● **Task directions**
Figure out the number of lines in the entries that hold the string "name", then give that number and nothing else.

● **Records to use**
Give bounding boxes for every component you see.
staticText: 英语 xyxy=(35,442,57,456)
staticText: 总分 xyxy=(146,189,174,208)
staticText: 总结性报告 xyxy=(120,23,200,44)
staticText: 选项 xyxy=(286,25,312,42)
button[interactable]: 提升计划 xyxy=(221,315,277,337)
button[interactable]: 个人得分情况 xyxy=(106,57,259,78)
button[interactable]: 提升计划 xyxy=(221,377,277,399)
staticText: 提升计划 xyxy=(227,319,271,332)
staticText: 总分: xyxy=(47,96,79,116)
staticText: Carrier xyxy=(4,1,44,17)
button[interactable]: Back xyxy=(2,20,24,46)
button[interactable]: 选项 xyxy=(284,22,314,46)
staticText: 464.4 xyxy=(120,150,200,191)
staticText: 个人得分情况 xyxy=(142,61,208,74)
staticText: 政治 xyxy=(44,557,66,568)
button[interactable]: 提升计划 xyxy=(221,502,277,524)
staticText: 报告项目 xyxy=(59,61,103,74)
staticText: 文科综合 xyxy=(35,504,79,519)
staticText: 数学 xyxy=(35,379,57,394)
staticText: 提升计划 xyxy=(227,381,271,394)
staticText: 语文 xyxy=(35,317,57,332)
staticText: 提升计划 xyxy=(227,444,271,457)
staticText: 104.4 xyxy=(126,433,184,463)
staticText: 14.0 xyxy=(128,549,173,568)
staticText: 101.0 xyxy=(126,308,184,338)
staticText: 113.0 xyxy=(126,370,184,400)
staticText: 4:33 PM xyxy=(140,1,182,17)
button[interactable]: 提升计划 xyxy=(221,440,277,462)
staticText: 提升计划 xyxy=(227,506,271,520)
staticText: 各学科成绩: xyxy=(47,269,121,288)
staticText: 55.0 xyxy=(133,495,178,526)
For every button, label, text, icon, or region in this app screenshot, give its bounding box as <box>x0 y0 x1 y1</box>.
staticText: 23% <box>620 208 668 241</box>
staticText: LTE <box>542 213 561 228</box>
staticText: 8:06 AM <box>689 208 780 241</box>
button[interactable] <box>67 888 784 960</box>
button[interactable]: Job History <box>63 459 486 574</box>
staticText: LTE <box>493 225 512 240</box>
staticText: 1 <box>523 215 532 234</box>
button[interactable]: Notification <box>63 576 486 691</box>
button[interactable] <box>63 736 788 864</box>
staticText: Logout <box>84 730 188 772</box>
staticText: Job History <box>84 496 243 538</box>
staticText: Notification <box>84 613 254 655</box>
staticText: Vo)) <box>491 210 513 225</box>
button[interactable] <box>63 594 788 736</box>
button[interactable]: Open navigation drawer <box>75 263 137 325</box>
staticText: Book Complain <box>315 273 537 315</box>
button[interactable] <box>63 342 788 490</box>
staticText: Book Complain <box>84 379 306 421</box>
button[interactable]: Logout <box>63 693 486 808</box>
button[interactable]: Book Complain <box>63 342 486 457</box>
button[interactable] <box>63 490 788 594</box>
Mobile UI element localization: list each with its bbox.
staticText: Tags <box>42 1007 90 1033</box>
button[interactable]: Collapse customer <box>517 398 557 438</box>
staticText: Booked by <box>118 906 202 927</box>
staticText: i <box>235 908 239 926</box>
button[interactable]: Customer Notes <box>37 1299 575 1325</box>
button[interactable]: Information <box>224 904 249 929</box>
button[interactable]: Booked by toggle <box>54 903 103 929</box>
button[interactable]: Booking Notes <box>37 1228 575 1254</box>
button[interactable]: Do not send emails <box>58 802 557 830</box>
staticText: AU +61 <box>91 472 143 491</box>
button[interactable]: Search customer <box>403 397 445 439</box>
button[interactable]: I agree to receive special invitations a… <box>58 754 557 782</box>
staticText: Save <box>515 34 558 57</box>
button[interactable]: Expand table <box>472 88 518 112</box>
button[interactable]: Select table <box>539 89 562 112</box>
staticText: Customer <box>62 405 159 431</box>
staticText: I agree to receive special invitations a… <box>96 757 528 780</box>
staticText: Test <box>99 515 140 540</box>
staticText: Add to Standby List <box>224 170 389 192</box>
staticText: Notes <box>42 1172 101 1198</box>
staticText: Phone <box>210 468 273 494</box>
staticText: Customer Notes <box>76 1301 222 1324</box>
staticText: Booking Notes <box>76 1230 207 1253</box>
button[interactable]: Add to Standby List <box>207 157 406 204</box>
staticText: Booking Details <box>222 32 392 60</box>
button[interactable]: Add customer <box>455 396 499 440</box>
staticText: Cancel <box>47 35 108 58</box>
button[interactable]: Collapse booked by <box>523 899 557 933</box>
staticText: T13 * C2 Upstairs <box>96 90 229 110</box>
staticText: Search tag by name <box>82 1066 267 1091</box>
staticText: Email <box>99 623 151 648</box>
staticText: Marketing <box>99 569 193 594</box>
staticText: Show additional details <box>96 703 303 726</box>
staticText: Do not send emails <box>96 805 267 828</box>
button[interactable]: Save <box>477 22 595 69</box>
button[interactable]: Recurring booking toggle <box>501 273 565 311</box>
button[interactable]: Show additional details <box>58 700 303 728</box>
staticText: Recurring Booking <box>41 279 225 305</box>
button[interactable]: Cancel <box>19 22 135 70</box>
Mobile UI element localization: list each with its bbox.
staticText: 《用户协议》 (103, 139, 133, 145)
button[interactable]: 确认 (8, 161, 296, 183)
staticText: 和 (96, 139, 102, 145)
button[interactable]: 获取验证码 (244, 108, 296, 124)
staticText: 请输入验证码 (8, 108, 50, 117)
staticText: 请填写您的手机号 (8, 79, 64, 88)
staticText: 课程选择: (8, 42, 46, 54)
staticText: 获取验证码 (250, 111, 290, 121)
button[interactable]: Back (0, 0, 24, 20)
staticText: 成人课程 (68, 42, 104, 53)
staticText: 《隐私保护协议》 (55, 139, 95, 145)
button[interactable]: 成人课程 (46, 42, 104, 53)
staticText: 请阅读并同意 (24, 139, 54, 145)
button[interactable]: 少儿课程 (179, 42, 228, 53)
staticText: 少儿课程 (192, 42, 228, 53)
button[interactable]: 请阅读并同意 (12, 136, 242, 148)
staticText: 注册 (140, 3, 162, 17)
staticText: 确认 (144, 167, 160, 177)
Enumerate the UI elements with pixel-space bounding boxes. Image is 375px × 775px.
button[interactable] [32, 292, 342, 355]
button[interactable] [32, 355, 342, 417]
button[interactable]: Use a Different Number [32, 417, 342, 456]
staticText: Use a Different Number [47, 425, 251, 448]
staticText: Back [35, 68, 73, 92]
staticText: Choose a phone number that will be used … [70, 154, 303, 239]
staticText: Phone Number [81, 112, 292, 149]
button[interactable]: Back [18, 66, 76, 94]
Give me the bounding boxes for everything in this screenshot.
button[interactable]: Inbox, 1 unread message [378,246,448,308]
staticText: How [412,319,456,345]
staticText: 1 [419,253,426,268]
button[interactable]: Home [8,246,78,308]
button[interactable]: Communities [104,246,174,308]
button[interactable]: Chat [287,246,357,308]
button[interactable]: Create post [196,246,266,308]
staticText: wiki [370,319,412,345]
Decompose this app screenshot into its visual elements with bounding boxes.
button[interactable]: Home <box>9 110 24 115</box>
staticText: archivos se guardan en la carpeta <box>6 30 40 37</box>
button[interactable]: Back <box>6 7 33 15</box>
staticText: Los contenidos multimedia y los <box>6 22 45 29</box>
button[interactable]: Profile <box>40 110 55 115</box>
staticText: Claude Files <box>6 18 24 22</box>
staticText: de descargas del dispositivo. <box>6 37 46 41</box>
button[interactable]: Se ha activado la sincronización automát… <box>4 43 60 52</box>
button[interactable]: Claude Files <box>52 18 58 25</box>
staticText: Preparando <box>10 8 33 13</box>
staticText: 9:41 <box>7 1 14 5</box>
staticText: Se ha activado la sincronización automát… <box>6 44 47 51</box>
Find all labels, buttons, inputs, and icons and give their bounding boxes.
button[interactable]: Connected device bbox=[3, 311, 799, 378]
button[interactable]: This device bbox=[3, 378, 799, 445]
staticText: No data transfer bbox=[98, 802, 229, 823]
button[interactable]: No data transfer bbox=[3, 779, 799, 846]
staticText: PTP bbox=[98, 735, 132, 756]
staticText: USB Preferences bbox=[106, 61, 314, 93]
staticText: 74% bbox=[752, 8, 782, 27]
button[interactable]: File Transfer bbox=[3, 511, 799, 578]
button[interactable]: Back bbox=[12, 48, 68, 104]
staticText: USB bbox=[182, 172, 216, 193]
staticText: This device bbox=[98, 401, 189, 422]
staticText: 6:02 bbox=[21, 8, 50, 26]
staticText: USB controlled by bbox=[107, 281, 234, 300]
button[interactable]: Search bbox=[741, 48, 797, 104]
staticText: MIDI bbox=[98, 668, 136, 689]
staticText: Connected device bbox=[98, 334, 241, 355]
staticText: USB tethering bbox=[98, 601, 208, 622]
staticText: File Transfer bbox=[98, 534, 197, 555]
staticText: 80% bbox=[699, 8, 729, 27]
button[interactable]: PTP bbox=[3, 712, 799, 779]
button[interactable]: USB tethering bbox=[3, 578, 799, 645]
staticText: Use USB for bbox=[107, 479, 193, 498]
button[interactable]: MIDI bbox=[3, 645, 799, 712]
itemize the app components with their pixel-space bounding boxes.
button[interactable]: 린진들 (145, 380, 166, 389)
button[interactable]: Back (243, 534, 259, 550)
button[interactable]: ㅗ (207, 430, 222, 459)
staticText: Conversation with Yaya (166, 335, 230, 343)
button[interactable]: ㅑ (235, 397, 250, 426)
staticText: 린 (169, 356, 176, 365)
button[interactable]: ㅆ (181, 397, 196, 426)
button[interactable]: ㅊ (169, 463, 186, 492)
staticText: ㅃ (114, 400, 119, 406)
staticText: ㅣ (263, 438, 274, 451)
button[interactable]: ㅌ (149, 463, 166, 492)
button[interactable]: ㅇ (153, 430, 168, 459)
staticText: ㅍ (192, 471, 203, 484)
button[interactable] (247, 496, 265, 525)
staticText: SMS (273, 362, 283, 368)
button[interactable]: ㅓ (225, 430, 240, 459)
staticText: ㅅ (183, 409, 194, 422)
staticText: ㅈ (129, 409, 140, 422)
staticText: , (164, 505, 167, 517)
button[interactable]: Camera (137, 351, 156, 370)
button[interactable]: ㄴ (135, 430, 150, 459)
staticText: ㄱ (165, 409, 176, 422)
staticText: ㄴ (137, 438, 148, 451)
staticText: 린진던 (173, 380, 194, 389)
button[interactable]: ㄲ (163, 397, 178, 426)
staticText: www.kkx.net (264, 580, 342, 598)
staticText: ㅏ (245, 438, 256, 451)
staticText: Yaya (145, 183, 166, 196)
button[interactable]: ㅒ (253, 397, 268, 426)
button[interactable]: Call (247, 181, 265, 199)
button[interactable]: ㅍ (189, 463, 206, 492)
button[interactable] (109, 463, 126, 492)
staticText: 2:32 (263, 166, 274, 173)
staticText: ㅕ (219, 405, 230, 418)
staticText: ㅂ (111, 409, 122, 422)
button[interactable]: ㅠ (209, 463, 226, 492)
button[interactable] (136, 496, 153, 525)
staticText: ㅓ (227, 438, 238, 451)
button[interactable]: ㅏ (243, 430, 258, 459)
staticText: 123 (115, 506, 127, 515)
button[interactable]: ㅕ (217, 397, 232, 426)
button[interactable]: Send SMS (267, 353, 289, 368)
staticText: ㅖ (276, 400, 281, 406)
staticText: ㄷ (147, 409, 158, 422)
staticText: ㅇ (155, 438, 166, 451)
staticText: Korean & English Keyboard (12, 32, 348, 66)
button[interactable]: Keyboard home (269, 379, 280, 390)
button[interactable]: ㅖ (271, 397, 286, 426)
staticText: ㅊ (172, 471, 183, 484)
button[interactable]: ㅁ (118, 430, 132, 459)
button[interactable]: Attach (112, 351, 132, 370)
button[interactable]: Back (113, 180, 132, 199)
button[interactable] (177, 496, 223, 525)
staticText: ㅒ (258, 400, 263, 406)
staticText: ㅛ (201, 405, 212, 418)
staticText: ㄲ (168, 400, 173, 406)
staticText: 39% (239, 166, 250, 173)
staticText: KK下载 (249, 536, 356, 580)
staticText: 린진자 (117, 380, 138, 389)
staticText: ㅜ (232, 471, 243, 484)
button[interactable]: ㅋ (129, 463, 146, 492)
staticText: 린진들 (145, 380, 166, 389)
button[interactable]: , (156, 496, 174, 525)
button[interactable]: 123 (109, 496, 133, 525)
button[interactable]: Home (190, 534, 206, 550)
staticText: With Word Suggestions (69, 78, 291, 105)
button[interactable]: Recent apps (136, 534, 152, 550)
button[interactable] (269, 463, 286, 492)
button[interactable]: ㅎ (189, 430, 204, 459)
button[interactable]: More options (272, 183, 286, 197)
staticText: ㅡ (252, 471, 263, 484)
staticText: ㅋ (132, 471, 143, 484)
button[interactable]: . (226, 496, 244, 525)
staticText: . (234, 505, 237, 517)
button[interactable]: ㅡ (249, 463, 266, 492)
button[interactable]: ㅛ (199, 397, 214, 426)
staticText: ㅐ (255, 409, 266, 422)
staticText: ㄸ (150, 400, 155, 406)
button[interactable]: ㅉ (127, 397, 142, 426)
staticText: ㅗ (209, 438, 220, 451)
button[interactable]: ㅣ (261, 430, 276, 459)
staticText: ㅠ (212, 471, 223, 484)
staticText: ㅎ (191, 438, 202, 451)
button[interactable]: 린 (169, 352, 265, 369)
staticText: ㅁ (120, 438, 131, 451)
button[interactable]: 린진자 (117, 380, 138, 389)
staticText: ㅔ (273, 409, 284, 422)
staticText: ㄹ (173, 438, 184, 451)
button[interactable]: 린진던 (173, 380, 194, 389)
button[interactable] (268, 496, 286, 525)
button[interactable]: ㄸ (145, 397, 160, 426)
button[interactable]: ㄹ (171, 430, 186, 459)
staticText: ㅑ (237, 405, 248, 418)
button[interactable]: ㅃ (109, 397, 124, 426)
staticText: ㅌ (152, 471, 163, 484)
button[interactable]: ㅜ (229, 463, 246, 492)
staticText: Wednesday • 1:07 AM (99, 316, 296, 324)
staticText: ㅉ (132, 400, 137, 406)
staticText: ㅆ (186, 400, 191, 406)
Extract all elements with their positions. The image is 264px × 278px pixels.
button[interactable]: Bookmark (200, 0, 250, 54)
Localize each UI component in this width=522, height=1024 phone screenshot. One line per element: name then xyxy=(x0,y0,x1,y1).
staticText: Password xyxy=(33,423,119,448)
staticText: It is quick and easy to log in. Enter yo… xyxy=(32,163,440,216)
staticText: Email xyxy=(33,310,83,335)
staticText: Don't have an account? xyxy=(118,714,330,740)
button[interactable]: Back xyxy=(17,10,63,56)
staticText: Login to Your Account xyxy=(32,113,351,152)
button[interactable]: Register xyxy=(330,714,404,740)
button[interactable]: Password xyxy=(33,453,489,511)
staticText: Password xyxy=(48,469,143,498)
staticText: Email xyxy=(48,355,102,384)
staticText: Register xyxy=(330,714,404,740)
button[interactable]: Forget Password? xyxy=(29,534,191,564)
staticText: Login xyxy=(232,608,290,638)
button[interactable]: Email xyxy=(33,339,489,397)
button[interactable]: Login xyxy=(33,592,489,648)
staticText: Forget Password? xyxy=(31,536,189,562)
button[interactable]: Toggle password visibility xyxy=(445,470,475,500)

● **Answer area**
2